Data for this exercise ::
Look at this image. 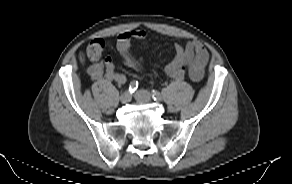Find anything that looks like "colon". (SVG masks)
<instances>
[{
	"label": "colon",
	"mask_w": 292,
	"mask_h": 184,
	"mask_svg": "<svg viewBox=\"0 0 292 184\" xmlns=\"http://www.w3.org/2000/svg\"><path fill=\"white\" fill-rule=\"evenodd\" d=\"M105 48V41L101 38L92 40L86 49V56L92 60L96 61L100 58ZM188 65L186 63L180 64V68L185 72Z\"/></svg>",
	"instance_id": "5ec220e1"
}]
</instances>
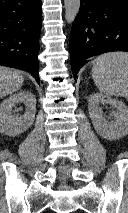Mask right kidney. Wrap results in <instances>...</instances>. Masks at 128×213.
<instances>
[{
  "mask_svg": "<svg viewBox=\"0 0 128 213\" xmlns=\"http://www.w3.org/2000/svg\"><path fill=\"white\" fill-rule=\"evenodd\" d=\"M19 103H24L26 112L24 115H14L12 109ZM36 114V98L28 90L20 91L0 104V132L8 136H17L34 122Z\"/></svg>",
  "mask_w": 128,
  "mask_h": 213,
  "instance_id": "1",
  "label": "right kidney"
}]
</instances>
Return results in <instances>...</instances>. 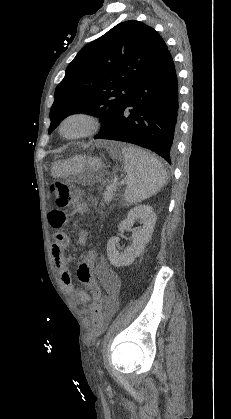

To do :: What is needed is an exact restatement of every line from the one containing "Mask right kidney." through the last line of the records, pictures left out.

Answer to the exercise ::
Mask right kidney. Wrap results in <instances>...</instances>. Masks at 128×213.
<instances>
[{
  "mask_svg": "<svg viewBox=\"0 0 128 213\" xmlns=\"http://www.w3.org/2000/svg\"><path fill=\"white\" fill-rule=\"evenodd\" d=\"M19 103H24L26 112L24 115H14L12 109ZM36 114V98L28 90L20 91L0 104V132L8 136H17L34 122Z\"/></svg>",
  "mask_w": 128,
  "mask_h": 213,
  "instance_id": "1",
  "label": "right kidney"
}]
</instances>
Return results in <instances>...</instances>. 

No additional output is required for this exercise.